This week was the most busy and the most stressful yet, but now I feel so fulfilled with all the work I have done. Much of the week was spent working on our posters. Making a scientific poster is an art, it seems. Finding the right information to space ratio and knowing how to write vital information in a succinct way is difficult, but rewarding. I learned a lot also about how to take criticism in a constructive way (thanks, Richard).
Most of my mornings were spent up early, sampling my final sites for my project. Waking up before the sun is difficult, but so very rewarding. With the help of my fellow interns, I made work fun. I couldn’t have done this project without the others who woke up early with me to help me out. I’m so glad to be in a community where we all want to see each other succeed.
On Thursday, I drove to Port Orford, about an hour drive south of Charleston to try to sample at a nice rocky outcropping in Port Orford Head’s State Park. Jacob and Nico came along for the ride. The location was absolutely gorgeous, but the tide wasn’t low enough for me to sample the algae. Instead, we took the time to walk on the beach, get coffee, climb rocks, and just enjoy nature. What could have been a disappointing morning turned out to be a fun time with friends.
Friday night was the invertebrate ball, an OIMB event with excellent invertebrate costumes. Salp squad ended up coming out on top, but seeing the creativity of others was amazing. There were some really great and really unique costumes. I am so fortunate to be in a place where dressing up with five of your friends as a salp is not only accepted, but cool as well.
Everyone has something they're passionate about: running, video games, dogs, etc. For me, I've always been passionate about learning, and not just in a going to school way. Learning, talking, thinking, sharing, reading. Here at OIMB, I am surrounded by an environment saturated with ways to learn. This summer I'm going to take my passion and apply it to the ocean.

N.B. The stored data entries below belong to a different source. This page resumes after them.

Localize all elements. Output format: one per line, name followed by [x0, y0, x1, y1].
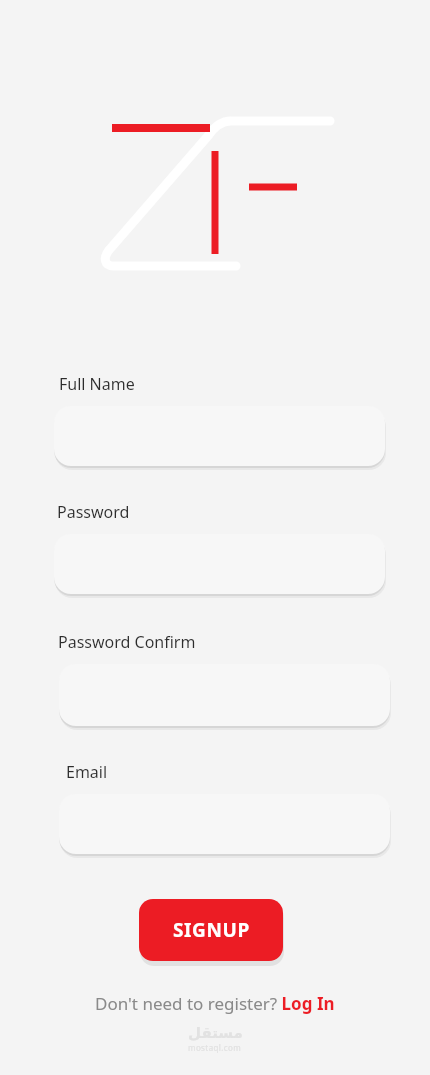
staticText: SIGNUP — [173, 917, 250, 943]
staticText: mostaql.com — [188, 1042, 242, 1053]
button[interactable]: SIGNUP — [139, 899, 283, 961]
staticText: Email — [66, 761, 108, 783]
staticText: Password Confirm — [58, 631, 196, 653]
staticText: Full Name — [59, 373, 135, 395]
button[interactable]: Don't need to register? Log In — [95, 992, 335, 1015]
staticText: مستقل — [188, 1024, 243, 1041]
staticText: Don't need to register? Log In — [95, 992, 335, 1015]
staticText: Password — [57, 501, 130, 523]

I am entering my third year at the University of Miami (Florida), majoring in Marine Science, Biology, and Applied Math. To be very honest, going into college, I had no idea what it really meant to be a marine biologist, or really why I wanted to study marine biology other than it seemed really cool. I didn’t know what I wanted to study, or even if being a marine biologist was my end goal. I decided to volunteer in a lab specializing in biological oceanography, just because I knew the researcher, and I became hooked. Because of my introduction to biological oceanography in that lab, I am interested in how physical processes in the ocean work alongside biological phenomena, and the interaction between the physical and biological worlds.
This summer, I wanted to do really learn and understand what it's like the actually study marine biology in a professional setting. I began browsing through countless REU and internship programs, trying to find one that aligned with my interests. When I found the OIMB REU, I knew it was the one I wanted to do. My mentor, Alan Shanks, is someone whose work I have known about, and whose interests are quite like my own. As an added cherry-on-top bonus, the REU is in my home state! As much as I love Miami, I want to learn more about the ocean and rocky environments on the west side of the country. I hope that having an opportunity to pursue personal research, formed around my personal interests will allow me to understand the reality of being a research scientist and motivate me to continue on this path.